The Republic of Estonia is a country on the eastern coast of the Baltic Sea in Northern Europe. It is bordered to the north by Finland across the Gulf of Finland, to the west by Sweden across the Baltic Sea, to the south by Latvia, and to the east by Lake Peipus and Russia. With a population of 1.3 million people, Estonia is one of the least populous members of the European Union.

 According to the general population study on drug use in Estonia4 in 2018, 25% of people aged 16–64 have tried an illegal substance at least once during their lifetime, 7% within the last year, and 3% within the last month. Cannabis was the most commonly used drug, with 24% of the population having tried cannabis during their lifetime. In addition, the use of stimulants (e.g. amphetamine, ecstasy, and cocaine) was reported more frequently than that of other narcotic substances (amphetamine 6%, ecstasy 5%, and cocaine 5% lifetime use). While drug use, including cannabis use, was more common among people under the age of 35, more frequently among men, there was no difference between men and women in the youngest age group (16–24 years).
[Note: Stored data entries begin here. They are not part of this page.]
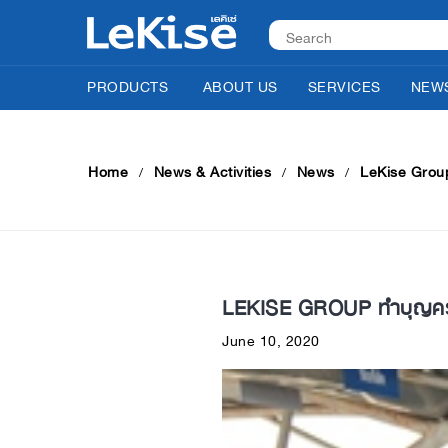
PRODUCTS
ABOUT US
SERVICES
NEWS
Home
News & Activities
News
LeKise Group
LEKISE GROUP ทำบุญครบร
June 10, 2020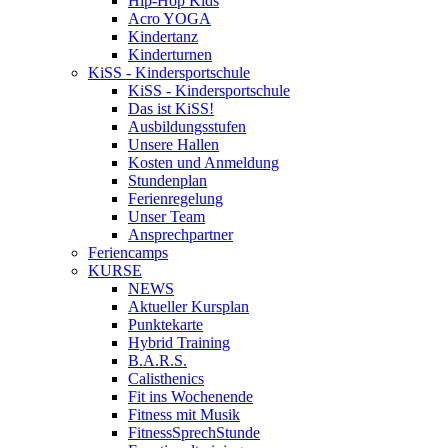
Hip-Hop Kids
Acro YOGA
Kindertanz
Kinderturnen
KiSS - Kindersportschule
KiSS - Kindersportschule
Das ist KiSS!
Ausbildungsstufen
Unsere Hallen
Kosten und Anmeldung
Stundenplan
Ferienregelung
Unser Team
Ansprechpartner
Feriencamps
KURSE
NEWS
Aktueller Kursplan
Punktekarte
Hybrid Training
B.A.R.S.
Calisthenics
Fit ins Wochenende
Fitness mit Musik
FitnessSprechStunde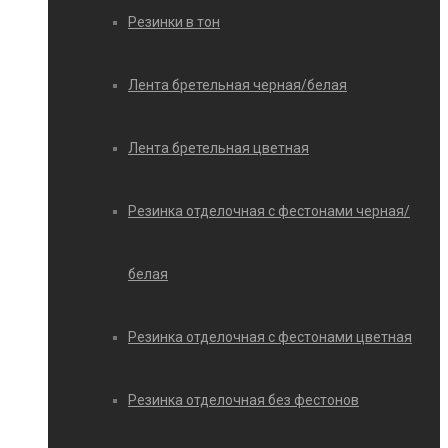
Резинки в тон
Лента бретельная черная/белая
Лента бретельная цветная
Резинка отделочная с фестонами черная/
белая
Резинка отделочная с фестонами цветная
Резинка отделочная без фестонов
Estonia has a high prevalence of people who inject drugs (PWID), of whom about half are living with human immunodeficiency virus (HIV). According to a study done between 2010 and 2015, there are an estimated 6,000 to 17,300 PWID. In 2015 the prevalence of PWID was estimated to be 8,600. Among key populations, the prevalence of HIV is 54% among PWID, 13% among prison inmates, 4% among men who have sex with men (MSM), and 13% among sex workers (SWs).

Opioid substitution treatment (OST) with methadone has been available in Estonia since 1999. Currently OST is being offered in nine different institutions across the country (excluding prisons and detention centers, where methadone treatment is also available). In 2018 there were 1,052 registered patients who received OST. OST coverage remains low (under 20%).